*** INPUT RECORDS ***
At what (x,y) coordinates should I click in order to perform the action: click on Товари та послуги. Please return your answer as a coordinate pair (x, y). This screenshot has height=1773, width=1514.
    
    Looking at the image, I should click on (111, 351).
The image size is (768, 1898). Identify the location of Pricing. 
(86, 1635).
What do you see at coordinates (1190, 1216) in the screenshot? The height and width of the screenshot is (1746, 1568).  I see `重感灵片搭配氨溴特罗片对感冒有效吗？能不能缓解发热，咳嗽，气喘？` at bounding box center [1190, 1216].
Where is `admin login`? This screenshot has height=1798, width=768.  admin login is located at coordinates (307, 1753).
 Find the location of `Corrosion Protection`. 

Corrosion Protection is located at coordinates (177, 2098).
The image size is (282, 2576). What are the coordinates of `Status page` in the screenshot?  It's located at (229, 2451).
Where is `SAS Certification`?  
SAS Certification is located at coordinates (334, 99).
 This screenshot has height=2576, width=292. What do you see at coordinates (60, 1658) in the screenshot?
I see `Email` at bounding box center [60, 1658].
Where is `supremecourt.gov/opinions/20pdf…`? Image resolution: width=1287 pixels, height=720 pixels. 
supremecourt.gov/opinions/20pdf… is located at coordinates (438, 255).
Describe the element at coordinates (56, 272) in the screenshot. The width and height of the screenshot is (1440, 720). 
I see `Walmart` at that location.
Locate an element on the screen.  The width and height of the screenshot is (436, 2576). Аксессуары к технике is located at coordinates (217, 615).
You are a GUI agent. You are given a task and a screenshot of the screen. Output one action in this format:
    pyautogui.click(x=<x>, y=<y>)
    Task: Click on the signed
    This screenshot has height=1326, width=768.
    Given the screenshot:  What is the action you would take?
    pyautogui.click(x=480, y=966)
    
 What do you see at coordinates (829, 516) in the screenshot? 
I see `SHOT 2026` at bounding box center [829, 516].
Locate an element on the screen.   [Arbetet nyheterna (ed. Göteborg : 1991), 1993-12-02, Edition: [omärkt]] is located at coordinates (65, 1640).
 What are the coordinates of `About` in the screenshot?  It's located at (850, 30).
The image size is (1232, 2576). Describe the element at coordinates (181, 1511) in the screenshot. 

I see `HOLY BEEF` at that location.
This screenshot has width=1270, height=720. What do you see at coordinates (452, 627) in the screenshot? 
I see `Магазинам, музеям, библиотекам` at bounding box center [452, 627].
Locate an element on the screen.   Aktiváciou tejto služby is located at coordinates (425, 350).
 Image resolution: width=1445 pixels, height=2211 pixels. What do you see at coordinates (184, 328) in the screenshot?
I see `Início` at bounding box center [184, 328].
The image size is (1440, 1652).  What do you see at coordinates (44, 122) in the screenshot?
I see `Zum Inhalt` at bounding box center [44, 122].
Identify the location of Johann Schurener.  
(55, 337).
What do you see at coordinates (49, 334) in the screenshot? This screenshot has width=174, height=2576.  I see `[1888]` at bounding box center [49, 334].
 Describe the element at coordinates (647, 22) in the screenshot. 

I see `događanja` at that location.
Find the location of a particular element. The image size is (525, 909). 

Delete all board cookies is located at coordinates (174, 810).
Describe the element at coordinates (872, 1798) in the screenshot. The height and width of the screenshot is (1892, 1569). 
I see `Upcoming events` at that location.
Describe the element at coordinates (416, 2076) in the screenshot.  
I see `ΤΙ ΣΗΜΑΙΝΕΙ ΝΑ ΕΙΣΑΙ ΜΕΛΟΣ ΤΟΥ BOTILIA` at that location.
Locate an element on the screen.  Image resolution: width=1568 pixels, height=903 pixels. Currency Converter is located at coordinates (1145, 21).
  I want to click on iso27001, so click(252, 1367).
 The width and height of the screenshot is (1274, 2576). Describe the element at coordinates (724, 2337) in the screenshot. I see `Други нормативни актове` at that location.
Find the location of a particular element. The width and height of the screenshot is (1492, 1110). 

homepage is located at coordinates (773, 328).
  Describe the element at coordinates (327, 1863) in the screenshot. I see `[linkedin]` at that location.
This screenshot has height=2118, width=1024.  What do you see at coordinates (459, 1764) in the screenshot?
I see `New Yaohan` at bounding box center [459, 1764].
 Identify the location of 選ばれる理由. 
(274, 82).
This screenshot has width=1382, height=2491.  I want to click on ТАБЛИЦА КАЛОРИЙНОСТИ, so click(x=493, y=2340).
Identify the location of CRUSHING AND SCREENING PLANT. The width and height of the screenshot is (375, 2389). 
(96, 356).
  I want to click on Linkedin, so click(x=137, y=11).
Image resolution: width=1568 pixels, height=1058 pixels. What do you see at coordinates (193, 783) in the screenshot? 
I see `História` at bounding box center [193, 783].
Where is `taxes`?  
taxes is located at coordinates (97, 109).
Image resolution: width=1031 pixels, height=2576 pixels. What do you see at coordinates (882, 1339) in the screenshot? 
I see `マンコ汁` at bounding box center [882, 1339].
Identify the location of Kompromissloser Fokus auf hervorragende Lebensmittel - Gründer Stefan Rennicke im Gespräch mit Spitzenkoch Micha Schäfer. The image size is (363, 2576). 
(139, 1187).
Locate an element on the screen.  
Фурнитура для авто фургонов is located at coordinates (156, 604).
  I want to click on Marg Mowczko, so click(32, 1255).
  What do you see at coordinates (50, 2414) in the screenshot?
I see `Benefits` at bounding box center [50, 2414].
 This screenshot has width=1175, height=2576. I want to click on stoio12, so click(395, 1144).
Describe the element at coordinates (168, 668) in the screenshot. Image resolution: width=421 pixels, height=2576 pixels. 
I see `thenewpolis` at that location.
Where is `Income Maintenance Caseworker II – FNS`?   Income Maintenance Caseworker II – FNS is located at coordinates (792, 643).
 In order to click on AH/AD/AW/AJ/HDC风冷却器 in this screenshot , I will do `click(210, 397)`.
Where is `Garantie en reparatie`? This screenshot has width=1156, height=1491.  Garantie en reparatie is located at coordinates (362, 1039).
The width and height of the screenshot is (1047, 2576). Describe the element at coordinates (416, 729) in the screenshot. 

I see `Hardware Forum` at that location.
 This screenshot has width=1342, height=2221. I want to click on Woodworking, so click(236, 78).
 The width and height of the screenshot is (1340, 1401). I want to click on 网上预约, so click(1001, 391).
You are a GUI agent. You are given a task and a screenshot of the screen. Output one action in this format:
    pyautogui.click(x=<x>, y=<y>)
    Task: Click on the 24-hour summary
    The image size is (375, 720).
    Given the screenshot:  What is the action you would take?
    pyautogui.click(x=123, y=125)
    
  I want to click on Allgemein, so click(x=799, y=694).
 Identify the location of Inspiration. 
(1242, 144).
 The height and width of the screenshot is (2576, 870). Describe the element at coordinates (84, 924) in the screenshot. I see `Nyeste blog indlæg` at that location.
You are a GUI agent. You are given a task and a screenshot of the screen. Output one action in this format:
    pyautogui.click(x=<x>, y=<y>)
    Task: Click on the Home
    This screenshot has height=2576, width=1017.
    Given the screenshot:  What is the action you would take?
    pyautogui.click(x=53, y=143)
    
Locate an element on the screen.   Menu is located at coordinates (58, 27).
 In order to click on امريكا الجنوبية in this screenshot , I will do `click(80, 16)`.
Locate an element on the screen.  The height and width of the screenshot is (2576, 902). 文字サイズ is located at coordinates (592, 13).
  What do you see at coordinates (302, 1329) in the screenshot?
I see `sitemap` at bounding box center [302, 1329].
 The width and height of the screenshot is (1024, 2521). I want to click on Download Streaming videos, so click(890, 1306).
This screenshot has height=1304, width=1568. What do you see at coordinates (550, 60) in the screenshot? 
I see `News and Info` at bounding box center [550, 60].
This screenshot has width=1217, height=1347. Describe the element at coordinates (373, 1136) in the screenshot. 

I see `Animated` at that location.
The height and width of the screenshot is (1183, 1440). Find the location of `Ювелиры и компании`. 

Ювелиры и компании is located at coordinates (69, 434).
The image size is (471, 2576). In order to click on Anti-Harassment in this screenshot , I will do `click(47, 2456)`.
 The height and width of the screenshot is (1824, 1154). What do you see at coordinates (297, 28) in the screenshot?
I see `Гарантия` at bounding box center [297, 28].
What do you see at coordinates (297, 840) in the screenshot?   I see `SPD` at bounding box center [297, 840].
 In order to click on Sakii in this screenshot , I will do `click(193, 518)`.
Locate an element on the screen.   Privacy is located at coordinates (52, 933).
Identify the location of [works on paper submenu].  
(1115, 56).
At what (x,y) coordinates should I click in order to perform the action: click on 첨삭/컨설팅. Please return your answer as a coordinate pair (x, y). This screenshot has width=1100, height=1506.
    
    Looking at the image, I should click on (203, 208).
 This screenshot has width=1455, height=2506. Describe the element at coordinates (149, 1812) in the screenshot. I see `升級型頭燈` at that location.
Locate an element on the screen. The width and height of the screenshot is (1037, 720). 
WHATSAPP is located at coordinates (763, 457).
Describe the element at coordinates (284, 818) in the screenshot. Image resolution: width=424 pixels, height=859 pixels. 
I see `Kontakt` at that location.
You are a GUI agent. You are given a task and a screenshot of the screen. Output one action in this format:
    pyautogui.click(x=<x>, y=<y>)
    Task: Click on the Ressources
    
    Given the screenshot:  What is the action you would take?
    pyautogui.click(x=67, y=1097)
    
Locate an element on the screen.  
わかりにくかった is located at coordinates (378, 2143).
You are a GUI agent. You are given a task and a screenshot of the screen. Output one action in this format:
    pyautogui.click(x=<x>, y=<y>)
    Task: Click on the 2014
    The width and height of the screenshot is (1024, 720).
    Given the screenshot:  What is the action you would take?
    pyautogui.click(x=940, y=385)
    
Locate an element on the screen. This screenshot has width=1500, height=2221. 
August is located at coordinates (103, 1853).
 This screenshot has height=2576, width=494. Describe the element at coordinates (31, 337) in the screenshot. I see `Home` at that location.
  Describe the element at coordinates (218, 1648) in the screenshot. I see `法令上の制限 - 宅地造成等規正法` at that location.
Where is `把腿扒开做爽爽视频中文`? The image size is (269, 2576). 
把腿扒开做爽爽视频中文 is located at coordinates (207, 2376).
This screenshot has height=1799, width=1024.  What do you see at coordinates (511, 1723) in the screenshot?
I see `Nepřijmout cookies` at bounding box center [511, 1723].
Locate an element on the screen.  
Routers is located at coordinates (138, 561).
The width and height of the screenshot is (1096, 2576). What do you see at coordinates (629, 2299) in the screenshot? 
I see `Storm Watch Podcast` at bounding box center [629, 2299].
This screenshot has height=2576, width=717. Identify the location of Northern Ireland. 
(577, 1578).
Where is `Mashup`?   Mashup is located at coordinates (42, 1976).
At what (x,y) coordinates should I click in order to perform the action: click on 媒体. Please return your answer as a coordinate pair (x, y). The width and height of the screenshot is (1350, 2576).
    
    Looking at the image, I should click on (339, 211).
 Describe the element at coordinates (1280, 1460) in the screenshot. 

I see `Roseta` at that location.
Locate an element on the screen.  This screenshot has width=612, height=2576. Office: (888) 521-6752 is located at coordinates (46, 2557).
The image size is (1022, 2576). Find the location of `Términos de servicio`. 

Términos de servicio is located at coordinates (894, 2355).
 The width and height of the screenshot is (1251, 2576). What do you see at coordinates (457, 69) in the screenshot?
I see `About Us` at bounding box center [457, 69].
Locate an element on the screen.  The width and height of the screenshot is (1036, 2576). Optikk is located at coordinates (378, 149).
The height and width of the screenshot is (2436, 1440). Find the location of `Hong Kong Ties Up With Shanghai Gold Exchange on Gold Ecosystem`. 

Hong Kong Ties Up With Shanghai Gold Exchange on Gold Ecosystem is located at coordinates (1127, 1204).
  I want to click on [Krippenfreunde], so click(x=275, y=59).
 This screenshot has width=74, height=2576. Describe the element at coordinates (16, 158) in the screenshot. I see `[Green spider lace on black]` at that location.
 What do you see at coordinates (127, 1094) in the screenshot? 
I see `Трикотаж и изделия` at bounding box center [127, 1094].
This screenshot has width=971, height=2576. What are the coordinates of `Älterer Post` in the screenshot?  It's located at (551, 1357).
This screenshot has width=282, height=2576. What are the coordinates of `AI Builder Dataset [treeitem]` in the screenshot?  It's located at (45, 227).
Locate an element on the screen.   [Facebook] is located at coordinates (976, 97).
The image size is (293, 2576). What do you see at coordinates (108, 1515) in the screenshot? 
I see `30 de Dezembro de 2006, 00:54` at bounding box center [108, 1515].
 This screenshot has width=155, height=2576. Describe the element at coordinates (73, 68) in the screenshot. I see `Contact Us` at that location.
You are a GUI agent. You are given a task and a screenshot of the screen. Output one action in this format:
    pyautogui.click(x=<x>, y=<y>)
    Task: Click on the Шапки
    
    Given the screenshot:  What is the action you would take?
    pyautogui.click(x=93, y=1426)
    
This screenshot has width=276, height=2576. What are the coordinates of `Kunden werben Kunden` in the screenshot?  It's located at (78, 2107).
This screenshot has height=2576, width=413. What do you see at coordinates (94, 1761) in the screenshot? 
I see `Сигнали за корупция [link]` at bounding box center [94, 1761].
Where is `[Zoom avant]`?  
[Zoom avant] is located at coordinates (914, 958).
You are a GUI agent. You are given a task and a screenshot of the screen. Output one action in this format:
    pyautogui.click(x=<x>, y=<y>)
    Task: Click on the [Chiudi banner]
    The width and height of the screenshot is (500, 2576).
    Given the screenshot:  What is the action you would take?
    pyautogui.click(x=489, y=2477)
*** End of INPUT RECORDS ***
EXERCISE REQUIREMENTS:
For this exercise, please output exactly the lines above starting at the line with "This screenshot has height=1326, width=768." and ending at the line with "What do you see at coordinates (49, 334)", ends included.

RESULT:
    This screenshot has height=1326, width=768.
    Given the screenshot:  What is the action you would take?
    pyautogui.click(x=480, y=966)
    
 What do you see at coordinates (829, 516) in the screenshot? 
I see `SHOT 2026` at bounding box center [829, 516].
Locate an element on the screen.   [Arbetet nyheterna (ed. Göteborg : 1991), 1993-12-02, Edition: [omärkt]] is located at coordinates (65, 1640).
 What are the coordinates of `About` in the screenshot?  It's located at (850, 30).
The image size is (1232, 2576). Describe the element at coordinates (181, 1511) in the screenshot. 

I see `HOLY BEEF` at that location.
This screenshot has width=1270, height=720. What do you see at coordinates (452, 627) in the screenshot? 
I see `Магазинам, музеям, библиотекам` at bounding box center [452, 627].
Locate an element on the screen.   Aktiváciou tejto služby is located at coordinates (425, 350).
 Image resolution: width=1445 pixels, height=2211 pixels. What do you see at coordinates (184, 328) in the screenshot?
I see `Início` at bounding box center [184, 328].
The image size is (1440, 1652).  What do you see at coordinates (44, 122) in the screenshot?
I see `Zum Inhalt` at bounding box center [44, 122].
Identify the location of Johann Schurener.  
(55, 337).
What do you see at coordinates (49, 334) in the screenshot? This screenshot has width=174, height=2576.  I see `[1888]` at bounding box center [49, 334].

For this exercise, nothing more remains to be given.